The six types
**R — Realistic**: physical activity, manual work, mechanical interests, outdoor/practical settings. Examples: engineer, carpenter, electrician, landscaper, mechanic, athlete, pilot. **I — Investigative**: scientific, analytical, intellectual work; research, analysis, problem-solving. Examples: scientist, researcher, physician, economist, statistician, data analyst. **A — Artistic**: creative expression, unstructured environments, original work. Examples: writer, musician, designer, artist, architect, actor, photographer. **S — Social**: helping, teaching, counseling, interpersonal engagement. Examples: teacher, therapist, nurse, social worker, counselor, trainer, coach. **E — Enterprising**: persuasion, leadership, business, sales, entrepreneurship. Examples: sales, executive, politician, manager, entrepreneur, lawyer. **C — Conventional**: detail-oriented, structured, data-management. Examples: accountant, administrator, auditor, financial analyst, records-manager. These are pure types. Most real people combine several. Your code is your top three types in order (e.g., "SAE" = Social-Artistic-Enterprising — a therapist who writes and runs workshops; "RIC" = Realistic-Investigative-Conventional — a lab technician with precise detail-orientation).
The hexagonal structure
Holland's types are arranged in a specific hexagon: R — I — A — S — E — C — back to R This is not arbitrary. Empirical research shows: - **Adjacent types correlate**: R and I people share some dispositions; I and A people share some; A and S people share some; etc. - **Opposite types anticorrelate**: R vs. S (opposite on the hexagon) — Realistic "do things with hands" tendency vs. Social "help people" tendency are genuinely anticorrelated. I vs. E, A vs. C — similar. Your three-letter code is generally adjacent on the hexagon. Someone with a code like "RIA" (Realistic-Investigative-Artistic) has three adjacent types — a consistent profile. Someone with "RSI" (Realistic-Social-Investigative) has a less consistent profile — R and S are opposite, which predicts more within-person tension between the two interest directions. **Consistency** (how adjacent your top three types are) and **differentiation** (how much higher your top three score than your bottom three) predict career commitment and satisfaction. High-consistency, high-differentiation codes produce more stable career choices than inconsistent or undifferentiated codes.

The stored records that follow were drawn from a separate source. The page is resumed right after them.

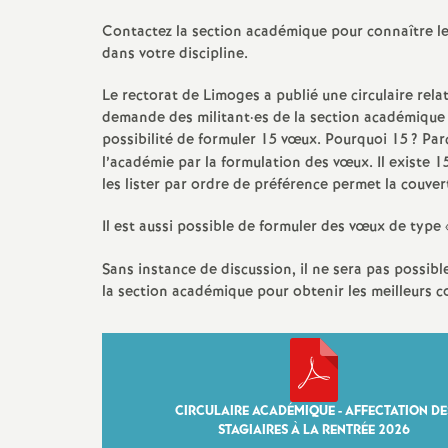
Contactez la section académique pour connaître le
dans votre discipline.
Le rectorat de Limoges a publié une circulaire relati
demande des militant
·
es de la section académique 
possibilité de formuler 15 vœux. Pourquoi 15
? Par
l’académie par la formulation des vœux. Il existe
les lister par ordre de préférence permet la couvert
Il est aussi possible de formuler des vœux de type 
Sans instance de discussion, il ne sera pas possible
la section académique pour obtenir les meilleurs c
CIRCULAIRE ACADÉMIQUE - AFFECTATION DE
STAGIAIRES À LA RENTRÉE 2026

Why this framework outperforms MBTI for career work
Several reasons: **Empirical foundation**: 60+ years of occupational-outcome validation. The Strong Interest Inventory (which uses RIASEC) has decades of follow-up data linking profiles to actual occupational satisfaction and tenure. MBTI has substantially less occupational-outcome data. **Occupation-interest structure**: RIASEC is specifically designed around occupational interests, not general personality. The categories map directly to clusters of occupations. MBTI is designed around general preferences, and occupational mapping is inferred rather than direct. **Dimensional not typological**: RIASEC codes are continuous and combinatorial. You're not one type; you're a profile across six dimensions. This captures individual variation better than MBTI's 16 discrete types. **Government and institutional use**: O*NET (the US Department of Labor's occupational database) uses RIASEC codes. Nearly every US career-services office uses RIASEC-based assessments. This institutional embedding both reflects and reinforces the framework's practical reliability.
How to use your RIASEC code practically
1. **Take a RIASEC assessment**. Self-Directed Search (SDS, Holland's own), Strong Interest Inventory, O*NET Interest Profiler (free, US gov't), or PsyZenLab's implementation. 2. **Get your top 3 code**. E.g., "SAE" or "RIC." 3. **Look up occupations matching that code**. O*NET provides comprehensive occupation lists by RIASEC code. Your code plus adjacent codes (substituting one letter) gives you a substantial pool of occupations. 4. **Consider consistency**. Adjacent-letter codes are more predictable for career stability. Inconsistent codes aren't problematic but suggest you'll need to seek or create roles that combine the different interest directions. 5. **Consider differentiation**. If your top 3 types score only slightly higher than your bottom 3, career commitment may be harder; you may want to sample more before committing. 6. **Cross-check with skills and values**. Interests are one dimension; you also need ability and values alignment. A "SAE" person with poor teaching skill and money-centric values might not actually thrive as a teacher despite interest-match. 7. **Re-assess after major life changes**. Interests can shift in middle adulthood; re-taking in your 30s and 40s catches these shifts.
Common misuses
**Treating the code as destiny**: "I'm an SAE so I must be a therapist." The code suggests directions, not a single mandated path. Many occupations are consistent with most codes. **Ignoring values and skills**: interest-match is one input. Without ability and values alignment, career satisfaction still fails. **Over-committing to a low-consistency or low-differentiation code**: if your code is spread across disparate types, don't force a single career direction. Create hybrid work, do serial careers, or build a portfolio career. **Using RIASEC alone for hiring or admission decisions**: the code predicts interest and satisfaction, not competence. Hiring decisions need ability assessment (intelligence, specific skills) beyond interest match.